You have keen interest in what you refer to as the blurry boundary between the sacred and profane. Why does that interest you. and how does the idea relate to your conceiving of and teaching this sermon course?

A couple years ago I wrote a short essay entitled, “Sweating, Spitting, and Cursing: Intimations of the Sacred.” I was curious about the domestication of holy speech. Preaching tends to be a highly censored endeavor. There’s tremendous pressure to make one’s message palatable to others and sometimes it can be difficult to flow with the Spirit. This issue often arises in a preacher’s inner dialogue. During the composition process preachers sometimes ask, “Can I say that? Will it upset people?” The task of faithfully articulating the gospel and being sure the more demanding aspects of the message will actually be received by listeners is a delicate art. I was not focused on the sacred-profane dynamic when I designed the “Is it a Sermon?” course, but the issue has come up repeatedly. We’ve had some thoughtful discussions about whether some of the sermons preached in class fit standard conceptions of sacred speech.

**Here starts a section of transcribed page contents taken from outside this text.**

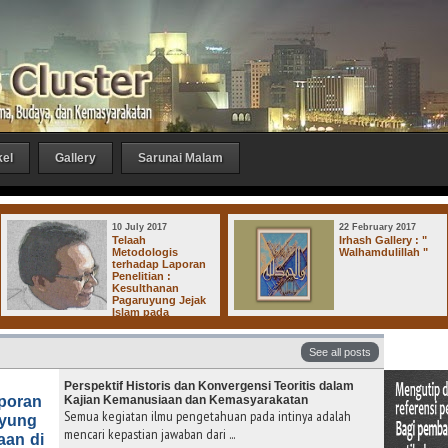
kel
Gallery
Sarunai Malam
10 July 2017
22 February 2017
Telaah
Irhash Gallery : "
Metodologis
Walhamdulillah "
terhadap Laporan
Penelitian :
Kesulthanan
Pagaruyung Jejak
Islam pada
jaan-Kerajaan di Dharmasraya
See all posts
Perspektif Historis dan Konvergensi Teoritis dalam
aporan
Kajian Kemanusiaan dan Kemasyarakatan
Semua kegiatan ilmu pengetahuan pada intinya adalah
uyung
mencari kepastian jawaban dari ...
aan di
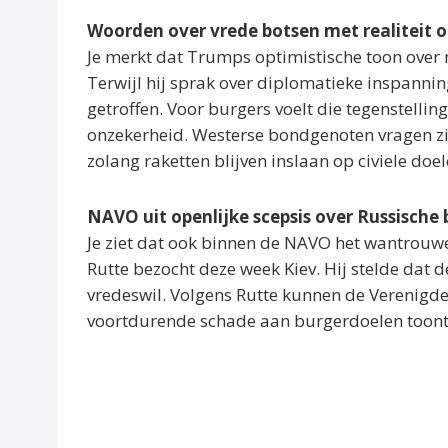
Woorden over vrede botsen met realiteit 
Je merkt dat Trumps optimistische toon over
Terwijl hij sprak over diplomatieke inspann
getroffen. Voor burgers voelt die tegenstelling
onzekerheid. Westerse bondgenoten vragen z
zolang raketten blijven inslaan op civiele doel
NAVO uit openlijke scepsis over Russische
Je ziet dat ook binnen de NAVO het wantrouwe
Rutte bezocht deze week Kiev. Hij stelde dat d
vredeswil. Volgens Rutte kunnen de Verenigde 
voortdurende schade aan burgerdoelen toont aa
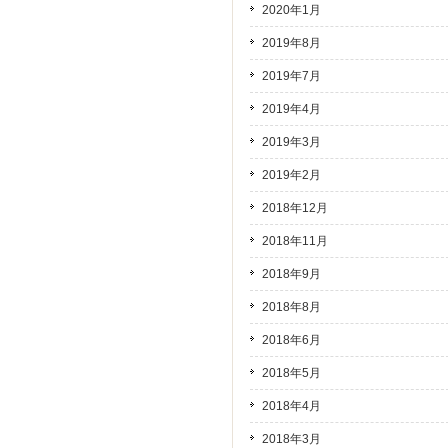
2020年1月
2019年8月
2019年7月
2019年4月
2019年3月
2019年2月
2018年12月
2018年11月
2018年9月
2018年8月
2018年6月
2018年5月
2018年4月
2018年3月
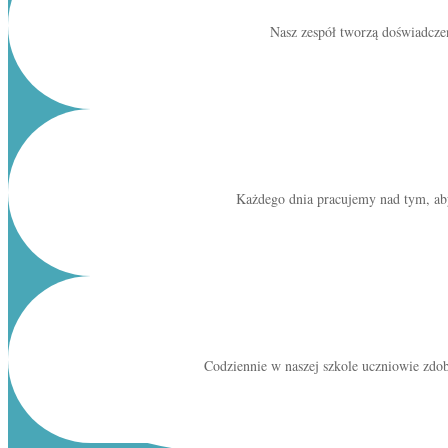
Nasz zespół tworzą doświadczen
Każdego dnia pracujemy nad tym, ab
Codziennie w naszej szkole uczniowie zdob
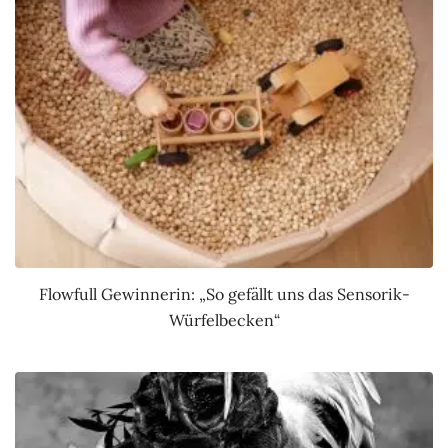
Flowfull Gewinnerin: „So gefällt uns das Sensorik-
Würfelbecken“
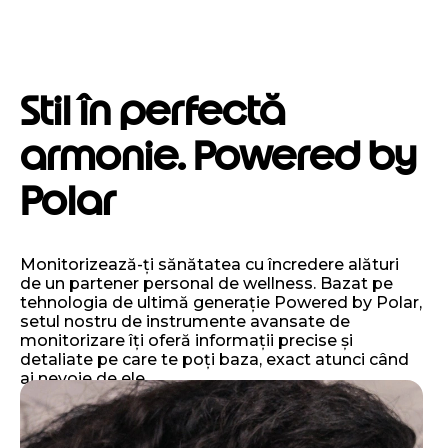
Stil în perfectă
armonie. Powered by
Polar
Monitorizează-ți sănătatea cu încredere alături
de un partener personal de wellness. Bazat pe
tehnologia de ultimă generație Powered by Polar,
setul nostru de instrumente avansate de
monitorizare îți oferă informații precise și
detaliate pe care te poți baza, exact atunci când
ai nevoie de ele.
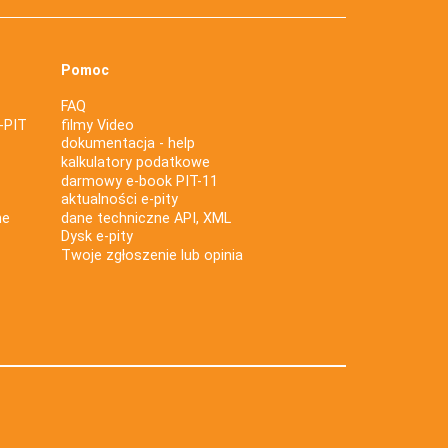
Pomoc
FAQ
-PIT
filmy Video
dokumentacja - help
kalkulatory podatkowe
darmowy e-book PIT-11
aktualności e-pity
ne
dane techniczne API, XML
Dysk e-pity
Twoje zgłoszenie lub opinia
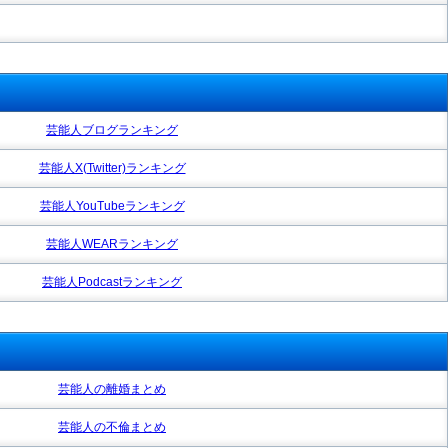
芸能人ブログランキング
芸能人X(Twitter)ランキング
芸能人YouTubeランキング
芸能人WEARランキング
芸能人Podcastランキング
芸能人の離婚まとめ
芸能人の不倫まとめ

Pauli Murray is someone we are thinking about these days at Yale. It’s fascinating to know that you are a fellow in the new Pauli Murray College at Yale—and you  are working on a book about her. Why are you—and, apparently, more and more people in the academy and public—interested in Pauli Murray?

There is a lot of fascination with Pauli Murray these days. I believe it was Susan Ware who said that when historians try to make sense of the twentieth century and reflect on the core issues of civil rights, feminism, sexuality, law, and religion, “all roads will lead to Pauli Murray.” She’s such a firecracker of a person. I’m intrigued by her nerve, her quirks, her resilience, and the way her faith evolves over the course of her life. … I’m glad there’s so much interest, though I also find it tragic that the world was not ready for her brilliance during her life time. My book is on Pauli’s risk-taking. We are living in a historical moment that is demanding faithful risk-taking, and Pauli is a great model.

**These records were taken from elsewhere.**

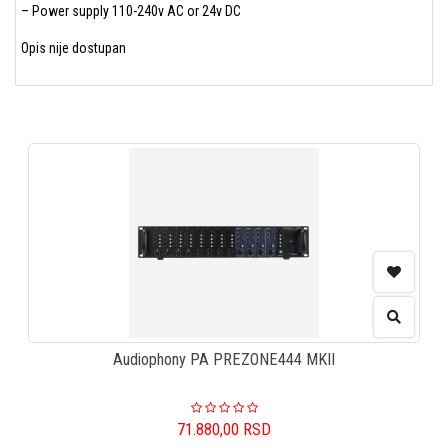
– Power supply 110-240v AC or 24v DC
Opis nije dostupan
Audiophony PA PREZONE444 MKII
71.880,00
RSD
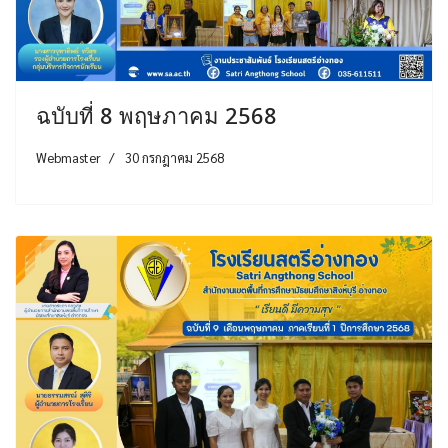
ฉบับที่ 8 พฤษภาคม 2568
Webmaster
30 กรกฎาคม 2568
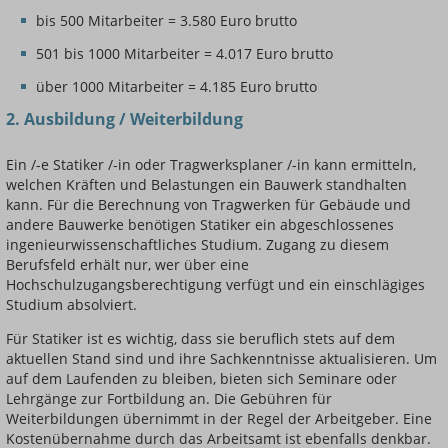
bis 500 Mitarbeiter = 3.580 Euro brutto
501 bis 1000 Mitarbeiter = 4.017 Euro brutto
über 1000 Mitarbeiter = 4.185 Euro brutto
2. Ausbildung / Weiterbildung
Ein /-e Statiker /-in oder Tragwerksplaner /-in kann ermitteln,
welchen Kräften und Belastungen ein Bauwerk standhalten
kann. Für die Berechnung von Tragwerken für Gebäude und
andere Bauwerke benötigen Statiker ein abgeschlossenes
ingenieurwissenschaftliches Studium. Zugang zu diesem
Berufsfeld erhält nur, wer über eine
Hochschulzugangsberechtigung verfügt und ein einschlägiges
Studium absolviert.
Für Statiker ist es wichtig, dass sie beruflich stets auf dem
aktuellen Stand sind und ihre Sachkenntnisse aktualisieren. Um
auf dem Laufenden zu bleiben, bieten sich Seminare oder
Lehrgänge zur Fortbildung an. Die Gebühren für
Weiterbildungen übernimmt in der Regel der Arbeitgeber. Eine
Kostenübernahme durch das Arbeitsamt ist ebenfalls denkbar.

You have such an interesting background, having worked as a lawyer and chaplain before pursuing the academic career path. How do those experiences contribute to and influence your teaching and scholarship today?

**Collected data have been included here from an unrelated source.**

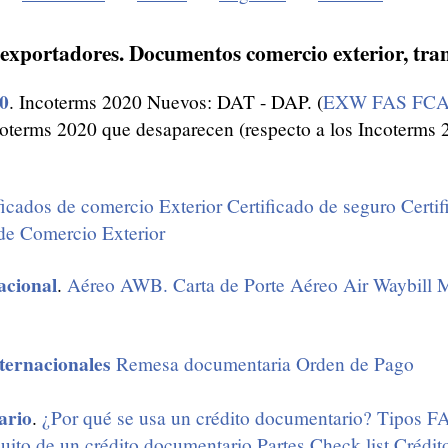
exportadores. Documentos comercio exterior, tra
0
. Incoterms 2020 Nuevos: DAT - DAP. (
EXW
FAS
FC
coterms 2020 que desaparecen (respecto a los Incoterms 
ficados de comercio Exterior
Certificado de seguro
Certi
e Comercio Exterior
acional
.
Aéreo
AWB. Carta de Porte Aéreo Air Waybill
M
ternacionales
Remesa documentaria
Orden de Pago
ario
.
¿Por qué se usa un crédito documentario?
Tipos
FA
cuito de un crédito documentario
Partes
Check list
Crédit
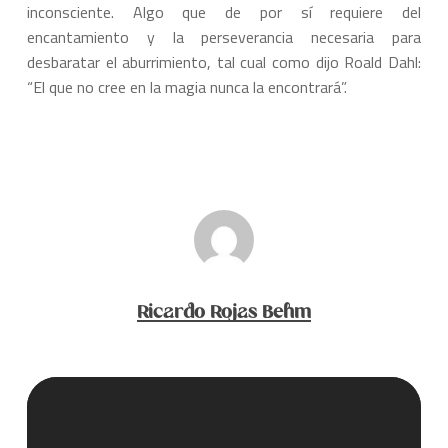
inconsciente. Algo que de por sí requiere del
encantamiento y la perseverancia necesaria para
desbaratar el aburrimiento, tal cual como dijo Roald Dahl:
“El que no cree en la magia nunca la encontrará”.
Ricardo Rojas Behm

Hopefully those experiences make me more willing to experiment. And, hopefully, I’m also more aware of the fact that my students’ vocations will evolve over time. When I was practicing law, I couldn’t have imagined that I’d go to seminary and become a chaplain. And when I was a hospice chaplain I couldn’t anticipate that I’d become a professor. I want to teach skills that will be applicable for students in a range of settings. I had some extraordinary teachers who did that for me.

But you had another question, “How did my experiences shape me as a teacher and scholar?” Well, practicing law taught me a good deal about research and exploring issues from multiple angles. Yet, even as a lawyer I spent a lot of time explaining the law to my clients. In that respect, I was also a teacher. As a hospice chaplain, I learned the importance of compassionate presence. Part of my role was to listen and receive and be a witness for patients and their families. In hospice, we had to be intentional about tuning into what really mattered because we couldn’t take the next appointment for granted. We had to treat each encounter as if it might be the last. My experience with hospice has an impact on the kind of questions I ask in doing research. It also shapes the kind of space I try to cultivate in the classroom. I want to create a nest where students feel free to experiment and take risks, and I want them to have a real stake in the sermons they preach. None of this can happen if students don’t also feel valued so I work to make that respect clear from the start.   

What would you say to prospective students about this community and what it’s like to study at YDS?

When I came to YDS I expected academic rigor, but I was pleasantly surprised at how loving the community is. The warmth I experience here makes it easier to teach and do research. I also enjoy worshipping with students and staff from a range of different traditions. I’m reminded of how big the church is and how much variety there is in human spirituality. Those reminders probably enhance my work but they are also just joyful.